Niewidoczni bezdomni na ekspresyjnych portretach Lee Jefferiesa
Marcin Falana
„Wszyscy przechodzą jakby bezdomni byli niewidoczni. Ja przemagam strach pokazując ludziom, że to tacy sami ludzie jak ja i ty” - pisze o swoim projekcie Lee Jeffries.
Jak pisze fotograf: „Mogłem po prostu odejść zakłopotany, albo podejść i przeprosić.” Jeffries wybrał to drugie, przeszedł przez ulicę i usiadł z kobietą. Osiemnastolatka z cerą zniszczoną narkotykami opowiedziała fotografowi swoją historię: jej rodzice zmarli, pozostawiając ją bez domu. Teraz mieszka na ulicach Londynu.
To doświadczenie miało ogromny wpływ na fotografa, który postanowił skupić się na temacie bezdomnych, jednocześnie określił swoje podejście do robienia zdjęć. Nie chciał wykorzystywać tych ludzi, kradnąc ich wizerunek jak robi to wielu fotografując ich z ukrycia.

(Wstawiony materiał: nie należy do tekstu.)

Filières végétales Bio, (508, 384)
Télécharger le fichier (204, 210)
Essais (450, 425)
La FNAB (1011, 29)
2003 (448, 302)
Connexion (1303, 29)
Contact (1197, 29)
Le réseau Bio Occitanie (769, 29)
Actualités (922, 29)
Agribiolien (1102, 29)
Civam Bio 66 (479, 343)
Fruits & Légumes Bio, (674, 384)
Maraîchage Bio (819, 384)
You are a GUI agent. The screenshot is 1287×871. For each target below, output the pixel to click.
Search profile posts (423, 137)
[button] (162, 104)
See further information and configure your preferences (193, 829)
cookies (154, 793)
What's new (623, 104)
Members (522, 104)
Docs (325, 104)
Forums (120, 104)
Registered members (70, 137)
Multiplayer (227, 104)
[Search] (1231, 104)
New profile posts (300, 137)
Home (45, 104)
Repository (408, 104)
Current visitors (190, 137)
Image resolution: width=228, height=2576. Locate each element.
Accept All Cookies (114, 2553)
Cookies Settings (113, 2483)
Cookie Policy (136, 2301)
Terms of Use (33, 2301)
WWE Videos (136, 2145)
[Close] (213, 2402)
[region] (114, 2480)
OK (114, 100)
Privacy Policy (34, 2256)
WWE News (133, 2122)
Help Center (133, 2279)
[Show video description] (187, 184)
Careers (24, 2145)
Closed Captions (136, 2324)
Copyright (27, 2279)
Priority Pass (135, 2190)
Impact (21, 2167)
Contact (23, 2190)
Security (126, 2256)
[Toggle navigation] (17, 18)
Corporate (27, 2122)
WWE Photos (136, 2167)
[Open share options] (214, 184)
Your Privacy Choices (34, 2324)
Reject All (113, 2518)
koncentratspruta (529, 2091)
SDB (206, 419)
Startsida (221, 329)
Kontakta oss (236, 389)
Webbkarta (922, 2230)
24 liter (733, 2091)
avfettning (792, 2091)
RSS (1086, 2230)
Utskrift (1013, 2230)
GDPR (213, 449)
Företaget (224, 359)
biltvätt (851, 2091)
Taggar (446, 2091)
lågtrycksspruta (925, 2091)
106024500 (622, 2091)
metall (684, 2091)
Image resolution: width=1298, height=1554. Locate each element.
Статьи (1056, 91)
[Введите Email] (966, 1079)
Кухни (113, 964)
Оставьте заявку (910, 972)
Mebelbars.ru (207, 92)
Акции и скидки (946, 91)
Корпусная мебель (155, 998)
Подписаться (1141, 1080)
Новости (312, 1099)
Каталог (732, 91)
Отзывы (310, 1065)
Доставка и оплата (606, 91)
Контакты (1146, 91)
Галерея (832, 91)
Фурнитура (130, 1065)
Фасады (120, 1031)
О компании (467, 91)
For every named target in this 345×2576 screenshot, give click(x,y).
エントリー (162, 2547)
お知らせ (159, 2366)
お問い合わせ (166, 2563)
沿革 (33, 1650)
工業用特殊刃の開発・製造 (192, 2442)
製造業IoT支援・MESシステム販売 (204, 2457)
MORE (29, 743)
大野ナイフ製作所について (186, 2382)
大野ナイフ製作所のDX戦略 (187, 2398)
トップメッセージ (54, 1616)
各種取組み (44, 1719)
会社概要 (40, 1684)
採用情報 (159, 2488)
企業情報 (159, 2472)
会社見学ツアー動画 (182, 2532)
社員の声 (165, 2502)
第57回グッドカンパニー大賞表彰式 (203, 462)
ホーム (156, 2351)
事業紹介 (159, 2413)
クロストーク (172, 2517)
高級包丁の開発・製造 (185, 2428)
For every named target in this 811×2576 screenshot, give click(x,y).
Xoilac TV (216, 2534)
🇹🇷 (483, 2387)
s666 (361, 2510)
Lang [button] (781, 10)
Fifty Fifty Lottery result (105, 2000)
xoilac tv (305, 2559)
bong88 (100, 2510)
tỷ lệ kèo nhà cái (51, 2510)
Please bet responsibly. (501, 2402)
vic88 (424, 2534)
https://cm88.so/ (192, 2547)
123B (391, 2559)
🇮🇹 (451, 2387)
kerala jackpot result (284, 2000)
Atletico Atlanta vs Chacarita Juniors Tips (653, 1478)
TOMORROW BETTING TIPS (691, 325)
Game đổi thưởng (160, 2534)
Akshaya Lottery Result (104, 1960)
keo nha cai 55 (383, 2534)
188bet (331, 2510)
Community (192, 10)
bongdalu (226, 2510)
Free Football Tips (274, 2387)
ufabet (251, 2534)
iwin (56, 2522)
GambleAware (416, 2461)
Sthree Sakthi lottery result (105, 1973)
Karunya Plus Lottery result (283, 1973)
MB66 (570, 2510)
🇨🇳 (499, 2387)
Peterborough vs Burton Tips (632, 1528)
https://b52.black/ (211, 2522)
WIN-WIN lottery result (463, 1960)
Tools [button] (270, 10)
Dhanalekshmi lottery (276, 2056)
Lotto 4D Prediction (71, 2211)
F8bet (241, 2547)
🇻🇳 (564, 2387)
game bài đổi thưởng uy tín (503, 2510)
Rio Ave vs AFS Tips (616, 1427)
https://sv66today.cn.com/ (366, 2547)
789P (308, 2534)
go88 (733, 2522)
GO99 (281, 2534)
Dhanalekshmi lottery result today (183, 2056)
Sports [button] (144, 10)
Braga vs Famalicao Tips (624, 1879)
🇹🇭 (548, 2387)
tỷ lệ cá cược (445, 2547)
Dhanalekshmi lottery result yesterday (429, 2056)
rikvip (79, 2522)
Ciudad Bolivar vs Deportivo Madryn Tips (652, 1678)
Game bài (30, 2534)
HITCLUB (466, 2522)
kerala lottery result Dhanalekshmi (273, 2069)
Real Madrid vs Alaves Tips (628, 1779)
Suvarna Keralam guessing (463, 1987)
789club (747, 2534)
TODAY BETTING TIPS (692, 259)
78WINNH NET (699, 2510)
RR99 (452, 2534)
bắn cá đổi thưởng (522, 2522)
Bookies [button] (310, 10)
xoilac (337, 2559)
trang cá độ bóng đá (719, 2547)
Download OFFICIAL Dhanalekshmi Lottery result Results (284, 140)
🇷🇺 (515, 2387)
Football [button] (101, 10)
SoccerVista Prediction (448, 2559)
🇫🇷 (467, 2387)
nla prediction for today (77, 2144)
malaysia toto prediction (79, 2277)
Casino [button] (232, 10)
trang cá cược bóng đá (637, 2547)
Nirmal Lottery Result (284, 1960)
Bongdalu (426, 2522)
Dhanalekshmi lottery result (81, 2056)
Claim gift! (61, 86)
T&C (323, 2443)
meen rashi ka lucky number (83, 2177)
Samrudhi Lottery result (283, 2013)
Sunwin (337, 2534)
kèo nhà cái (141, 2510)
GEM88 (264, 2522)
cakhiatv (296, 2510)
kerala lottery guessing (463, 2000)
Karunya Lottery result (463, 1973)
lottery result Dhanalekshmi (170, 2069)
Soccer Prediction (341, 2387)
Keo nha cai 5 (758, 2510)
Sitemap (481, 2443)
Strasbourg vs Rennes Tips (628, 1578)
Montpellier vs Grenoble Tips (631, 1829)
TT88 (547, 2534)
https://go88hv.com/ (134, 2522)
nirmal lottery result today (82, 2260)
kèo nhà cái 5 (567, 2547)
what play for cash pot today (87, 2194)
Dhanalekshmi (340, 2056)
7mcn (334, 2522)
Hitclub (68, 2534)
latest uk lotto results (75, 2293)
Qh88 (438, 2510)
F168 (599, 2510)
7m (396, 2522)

W celu wykonania intymnych portretów Jeffries stara się podejść indywidualnie do każdego. „Muszę zobaczyć jakiś rodzaj emocji. Specjalnie patrzę na oczy, kiedy to widzę, poznaję to i czuję, tak powtarzam ten proces w kółko.” Fotograf stara się, aby relacje były jak najbardziej nieformalne. „Wszyscy przechodzą jakby bezdomni byli niewidoczni. Ja przemagam strach pokazując ludziom, że to tacy sami ludzie jak ja i ty.”